Pubblichiamo di seguito il testo del Videomessaggio che il Santo Padre Francesco ha inviato, a conclusione dei lavori, ai partecipanti all’Incontro internazionale “Economy of Francesco – Papa Francesco e i giovani da tutto il mondo per l’economia di domani”, in corso ad Assisi – in diretta streaming – dal 19 al 21 novembre 2020:

Cari giovani, buon pomeriggio!

Grazie per essere lì, per tutto il lavoro che avete fatto, per l’impegno di questi mesi, malgrado i cambi di programma. Non vi siete scoraggiati, anzi, ho conosciuto il livello di riflessione, la qualità, la serietà e la responsabilità con cui avete lavorato: non avete tralasciato nulla di ciò che vi dà gioia, vi preoccupa, vi indigna e vi spinge a cambiare.

L’idea originaria era di incontrarci ad Assisi per ispirarci sulle orme di San Francesco. Dal Crocifisso di San Damiano e da tanti altri volti – come quello del lebbroso – il Signore gli è andato incontro, lo ha chiamato e gli ha affidato una missione; lo ha spogliato degli idoli che lo isolavano, delle perplessità che lo paralizzavano e lo chiudevano nella solita debolezza del “si è sempre fatto così” – questa è una debolezza! – o della tristezza dolciastra e insoddisfatta di quelli che vivono solo per sé stessi e gli ha regalato la capacità di intonare un canto di lode, espressione di gioia, libertà e dono di sé. Perciò, questo incontro virtuale ad Assisi per me non è un punto di arrivo ma la spinta iniziale di un processo che siamo invitati a vivere come vocazione, come cultura e come patto.

La vocazione di Assisi

“Francesco va’, ripara la mia casa che, come vedi, è in rovina”. Queste furono le parole che smossero il giovane Francesco e che diventano un appello speciale per ognuno di noi. Quando vi sentite chiamati, coinvolti e protagonisti della “normalità” da costruire, voi sapete dire “sì”, e questo dà speranza.
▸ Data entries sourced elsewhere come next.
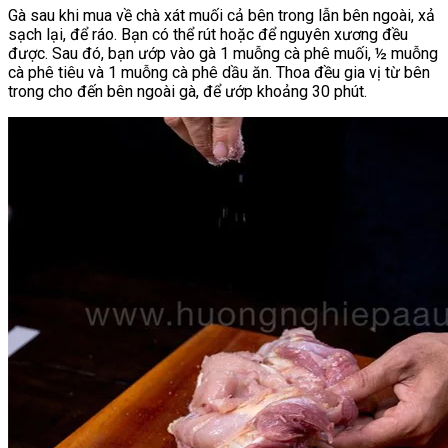
Gà sau khi mua về chà xát muối cả bên trong lẫn bên ngoài, xả
sạch lại, để ráo. Bạn có thể rút hoặc để nguyên xương đều
được. Sau đó, bạn ướp vào gà 1 muỗng cà phê muối, ½ muỗng
cà phê tiêu và 1 muỗng cà phê dầu ăn. Thoa đều gia vị từ bên
trong cho đến bên ngoài gà, để ướp khoảng 30 phút.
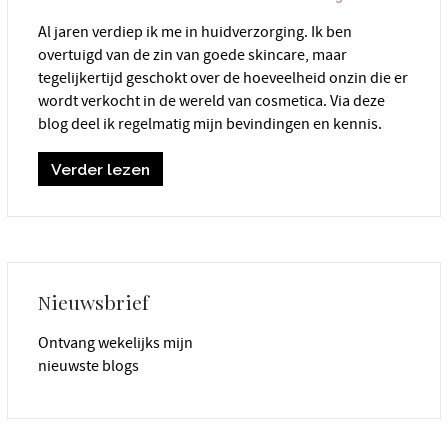
Al jaren verdiep ik me in huidverzorging. Ik ben
overtuigd van de zin van goede skincare, maar
tegelijkertijd geschokt over de hoeveelheid onzin die er
wordt verkocht in de wereld van cosmetica. Via deze
blog deel ik regelmatig mijn bevindingen en kennis.
Verder lezen
Nieuwsbrief
Ontvang wekelijks mijn
nieuwste blogs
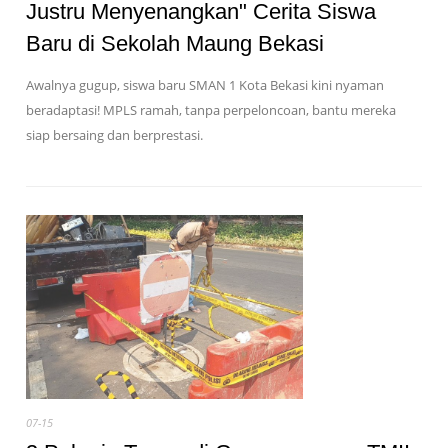
Justru Menyenangkan" Cerita Siswa
Baru di Sekolah Maung Bekasi
Awalnya gugup, siswa baru SMAN 1 Kota Bekasi kini nyaman
beradaptasi! MPLS ramah, tanpa perpeloncoan, bantu mereka
siap bersaing dan berprestasi.
07-15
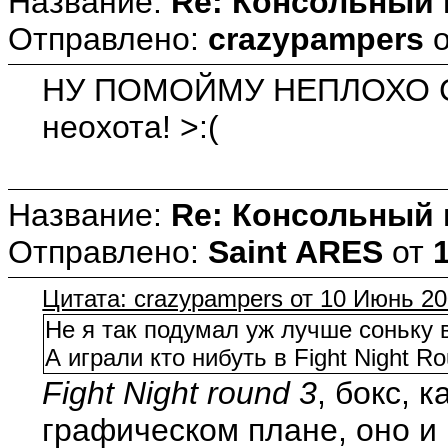
Название:
Re: Консольный
Отправлено:
crazypampers
НУ ПОМОЙМУ НЕПЛОХО СДЕЛА
неохота! >:(
Название:
Re: Консольный
Отправлено:
Saint ARES
от
Цитата: crazypampers от 10 Июнь 20
Не я так подумал уж лучше соньку 
А играли кто нибуть в Fight Night R
Fight Night round 3
, бокс, 
графическом плане, оно и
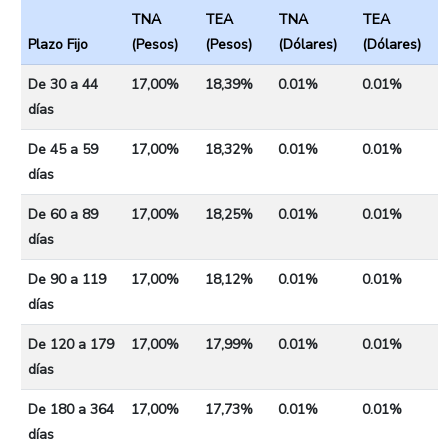
TNA
TEA
TNA
TEA
Plazo Fijo
(Pesos)
(Pesos)
(Dólares)
(Dólares)
De 30 a 44
17,00%
18,39%
0.01%
0.01%
días
De 45 a 59
17,00%
18,32%
0.01%
0.01%
días
De 60 a 89
17,00%
18,25%
0.01%
0.01%
días
De 90 a 119
17,00%
18,12%
0.01%
0.01%
días
De 120 a 179
17,00%
17,99%
0.01%
0.01%
días
De 180 a 364
17,00%
17,73%
0.01%
0.01%
días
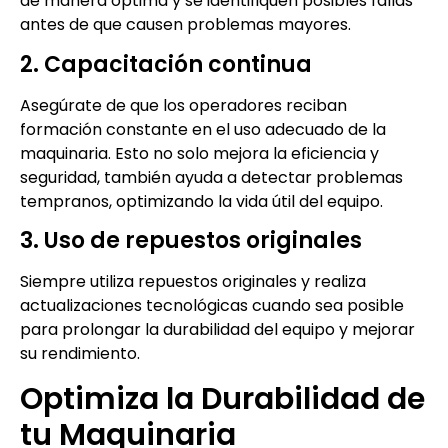
de manera óptima y se identifiquen posibles fallas
antes de que causen problemas mayores.
2. Capacitación continua
Asegúrate de que los operadores reciban
formación constante en el uso adecuado de la
maquinaria. Esto no solo mejora la eficiencia y
seguridad, también ayuda a detectar problemas
tempranos, optimizando la vida útil del equipo.
3. Uso de repuestos originales
Siempre utiliza repuestos originales y realiza
actualizaciones tecnológicas cuando sea posible
para prolongar la durabilidad del equipo y mejorar
su rendimiento.
Optimiza la Durabilidad de
tu Maquinaria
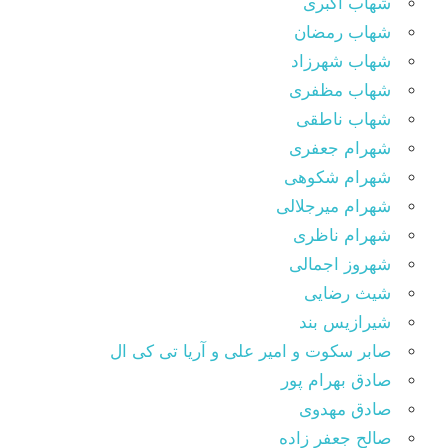
شهاب اکبری
شهاب رمضان
شهاب شهرزاد
شهاب مظفری
شهاب ناطقی
شهرام جعفری
شهرام شکوهی
شهرام میرجلالی
شهرام ناظری
شهروز اجمالی
شیث رضایی
شیرازیس بند
صابر سکوت و امیر علی و آریا تی کی ال
صادق بهرام پور
صادق مهدوی
صالح جعفر زاده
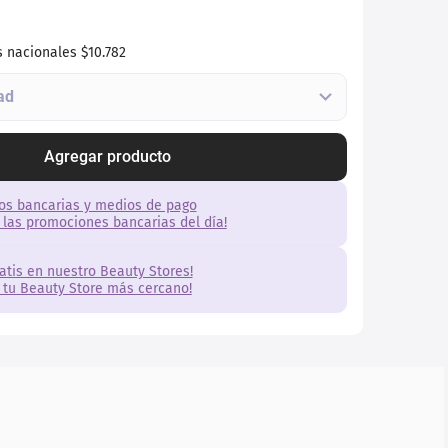
s nacionales
$10.782
Agregar producto
os bancarias y medios de pago
 las promociones bancarias del día!
ratis en nuestro Beauty Stores!
 tu Beauty Store más cercano!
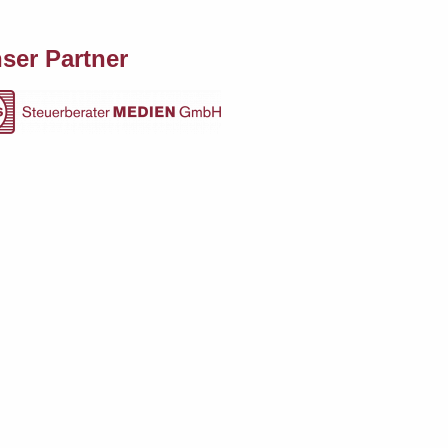
ser Partner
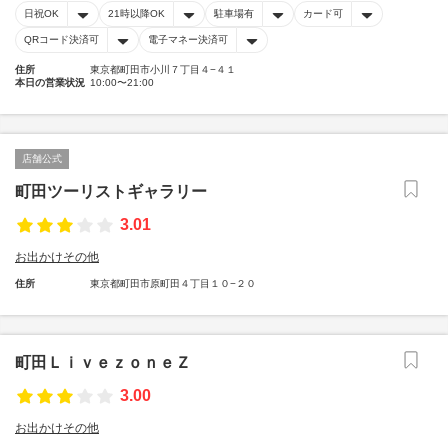
日祝OK
21時以降OK
駐車場有
カード可
QRコード決済可
電子マネー決済可
住所
東京都町田市小川７丁目４−４１
本日の営業状況
10:00〜21:00
店舗公式
町田ツーリストギャラリー
3.01
お出かけその他
住所
東京都町田市原町田４丁目１０−２０
町田ＬｉｖｅｚｏｎｅＺ
3.00
お出かけその他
So che avete accettato immediatamente questa convocazione, perché siete in grado di vedere, analizzare e sperimentare che non possiamo andare avanti in questo modo: lo ha mostrato chiaramente il livello di adesione, di iscrizione e di partecipazione a questo patto, che è andato oltre le capacità. Voi manifestate una sensibilità e una preoccupazione speciali per identificare le questioni cruciali che ci interpellano. L’avete fatto da una prospettiva particolare: l’economia, che è il vostro ambito di ricerca, di studio e di lavoro. Sapete che urge una diversa narrazione economica, urge prendere atto responsabilmente del fatto che «l’attuale sistema mondiale è insostenibile da diversi punti di vista»[1] e colpisce nostra sorella terra, tanto gravemente maltrattata e spogliata, e insieme i più poveri e gli esclusi. Vanno insieme: tu spogli la terra e ci sono tanti poveri esclusi. Essi sono i primi danneggiati… e anche i primi dimenticati.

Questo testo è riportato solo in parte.